(Stored entries)
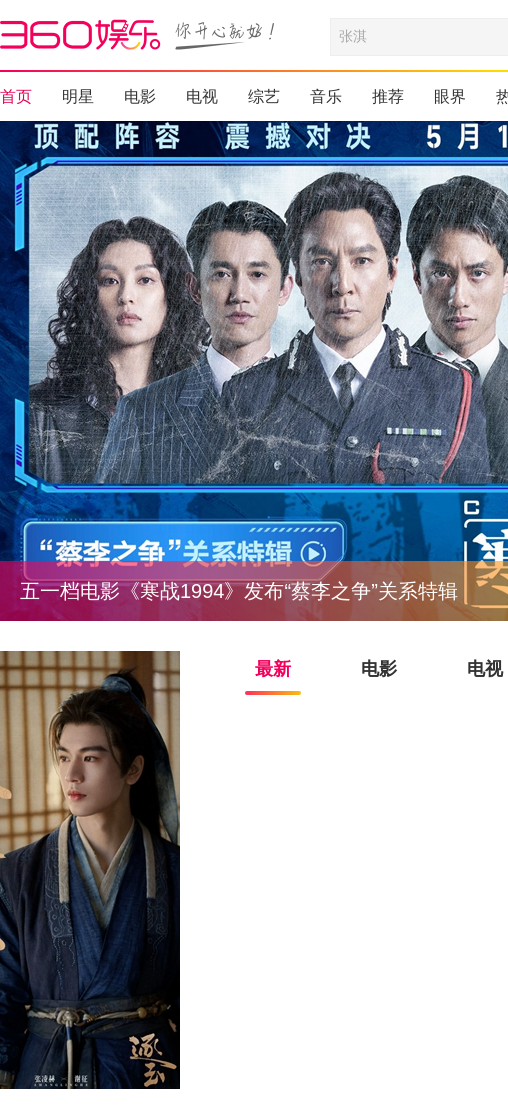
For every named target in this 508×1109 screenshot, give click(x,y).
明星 (78, 96)
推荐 (388, 96)
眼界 (450, 96)
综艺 (264, 96)
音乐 (326, 96)
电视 (202, 96)
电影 (140, 96)
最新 (273, 669)
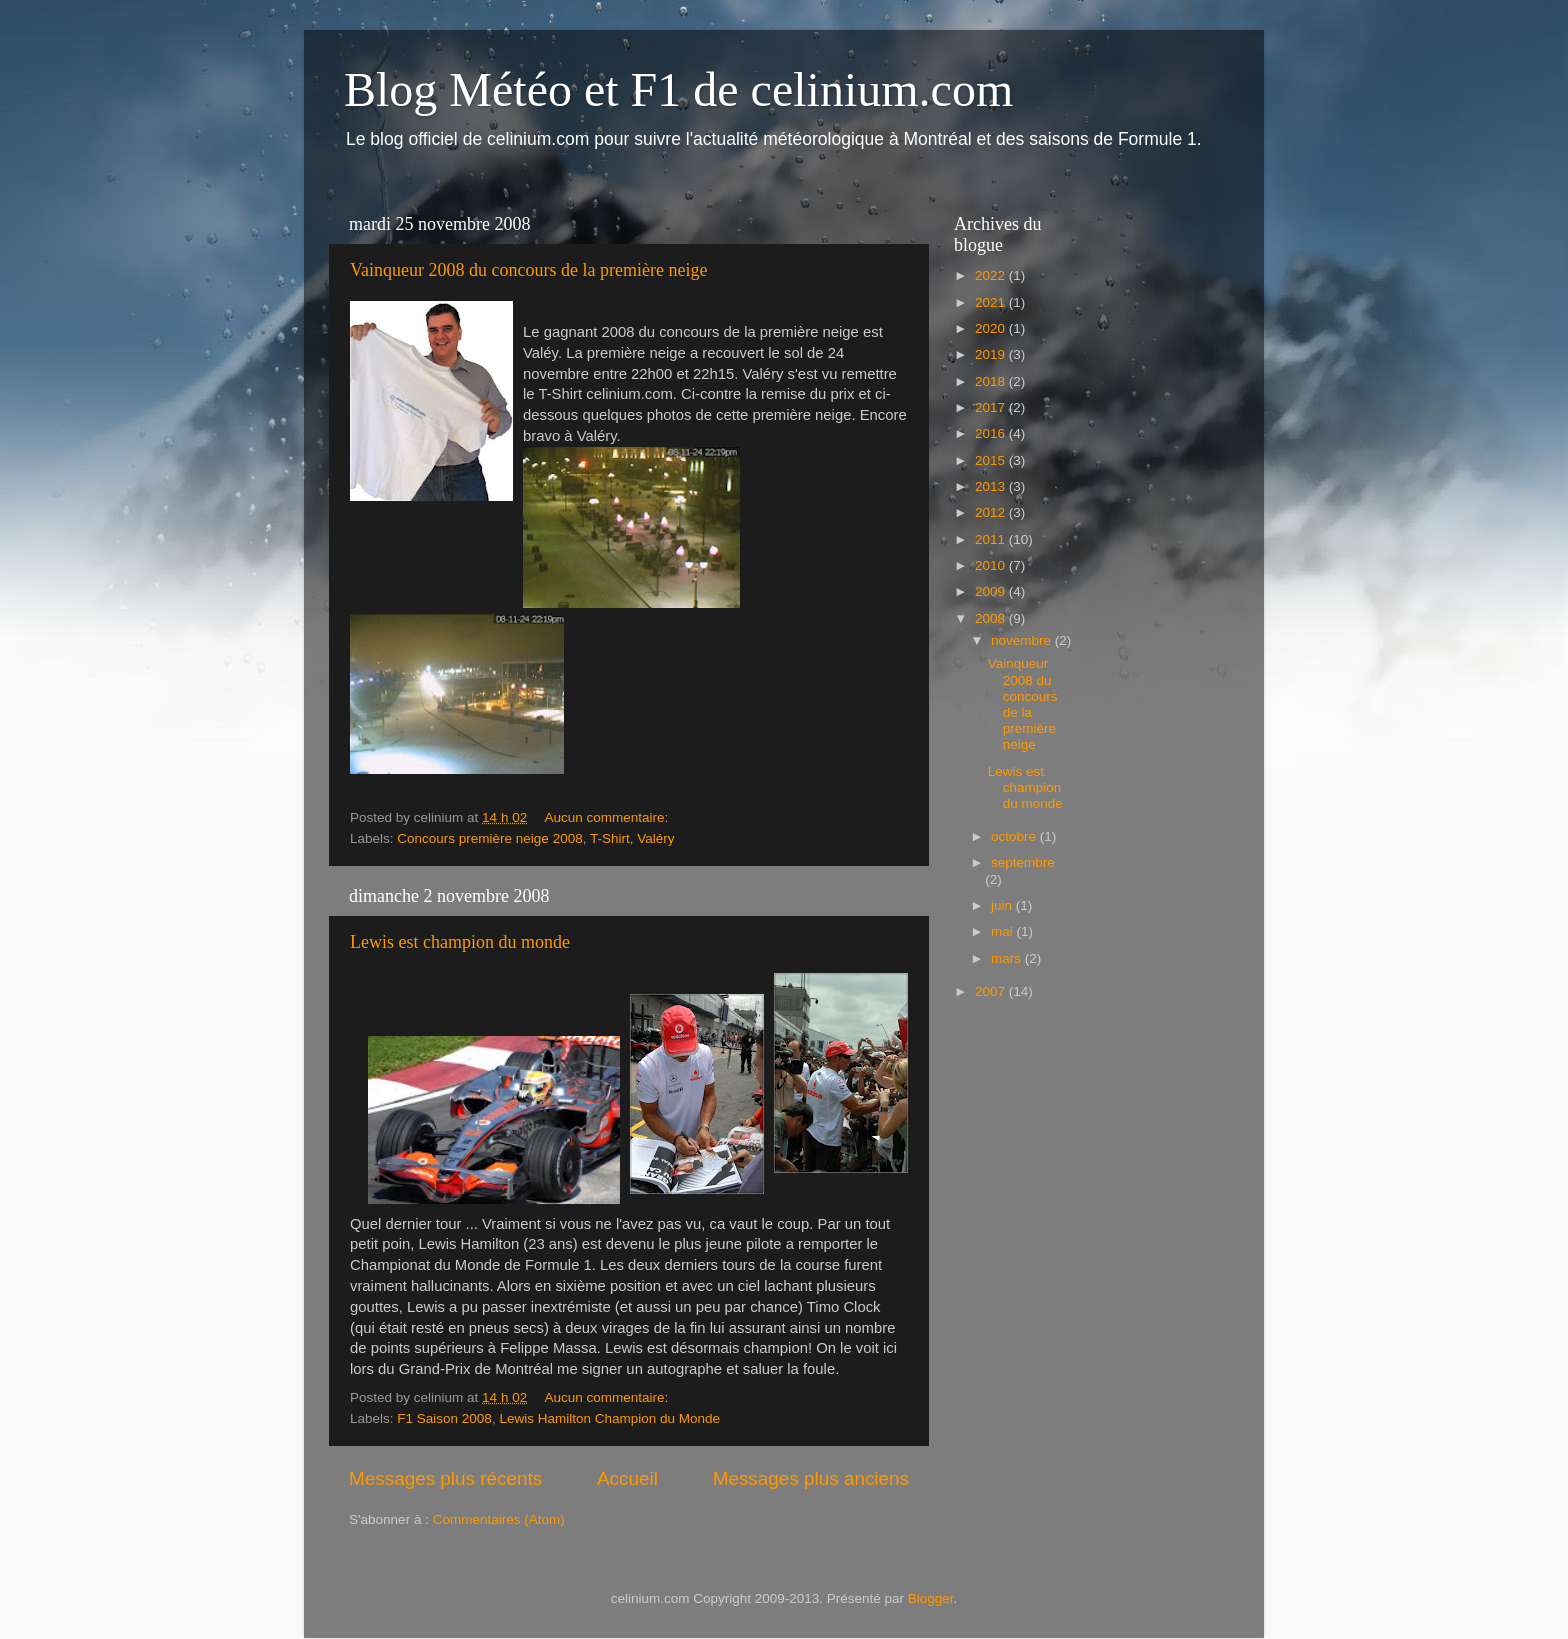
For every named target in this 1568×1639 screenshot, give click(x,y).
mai (1004, 931)
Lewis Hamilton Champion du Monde (609, 1418)
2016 (992, 433)
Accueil (627, 1478)
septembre (1023, 862)
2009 (992, 591)
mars (1008, 958)
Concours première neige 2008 (489, 838)
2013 (992, 486)
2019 (992, 354)
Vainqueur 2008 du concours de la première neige (528, 270)
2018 (992, 381)
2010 (992, 565)
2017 (992, 407)
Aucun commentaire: (608, 817)
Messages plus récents (445, 1478)
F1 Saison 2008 (444, 1418)
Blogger (931, 1598)
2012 (992, 512)
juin (1003, 905)
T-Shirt (610, 838)
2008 (992, 618)
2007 (992, 991)
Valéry (655, 838)
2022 (992, 275)
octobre (1015, 836)
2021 (992, 302)
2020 (992, 328)
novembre (1023, 640)
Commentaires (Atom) (499, 1519)
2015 (992, 460)
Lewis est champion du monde (460, 942)
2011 (992, 539)
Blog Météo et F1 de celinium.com (678, 89)
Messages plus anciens (811, 1478)
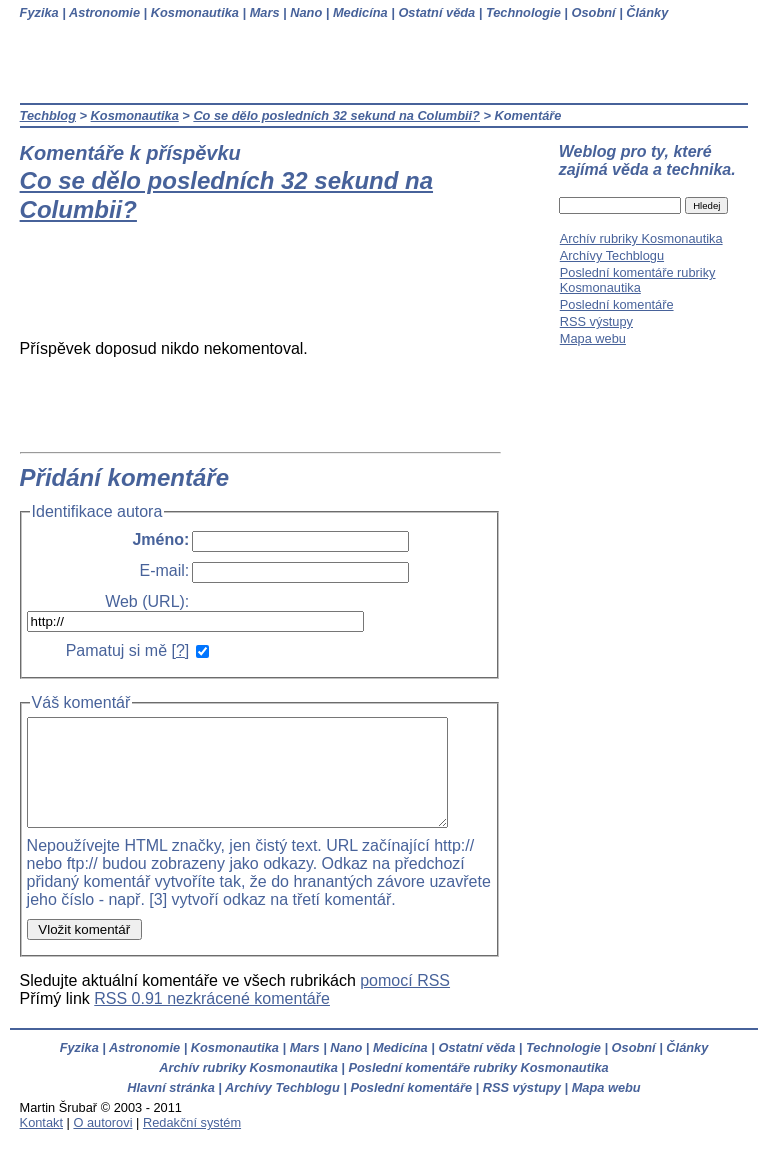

Directions ▸
The records above need to be printed in full and exactly, without any of the pictures.

Answer to this task ▸
For every named target in this 508×1109 screenshot, give click(x,y).
明星 (78, 96)
推荐 (388, 96)
眼界 (450, 96)
综艺 (264, 96)
音乐 (326, 96)
电视 (202, 96)
电影 (140, 96)
最新 (273, 669)
For every named target in this 1568×1639 screenshot, give click(x,y).
mai (1004, 931)
Lewis Hamilton Champion du Monde (609, 1418)
2016 (992, 433)
Accueil (627, 1478)
septembre (1023, 862)
2009 (992, 591)
mars (1008, 958)
Concours première neige 2008 (489, 838)
2013 (992, 486)
2019 (992, 354)
Vainqueur 2008 du concours de la première neige (528, 270)
2018 (992, 381)
2010 (992, 565)
2017 (992, 407)
Aucun commentaire: (608, 817)
Messages plus récents (445, 1478)
F1 Saison 2008 (444, 1418)
Blogger (931, 1598)
2012 (992, 512)
juin (1003, 905)
T-Shirt (610, 838)
2008 (992, 618)
2007 (992, 991)
Valéry (655, 838)
2022 (992, 275)
octobre (1015, 836)
2021 (992, 302)
2020 (992, 328)
novembre (1023, 640)
Commentaires (Atom) (499, 1519)
2015 (992, 460)
Lewis est champion du monde (460, 942)
2011 (992, 539)
Blog Météo et F1 de celinium.com (678, 89)
Messages plus anciens (811, 1478)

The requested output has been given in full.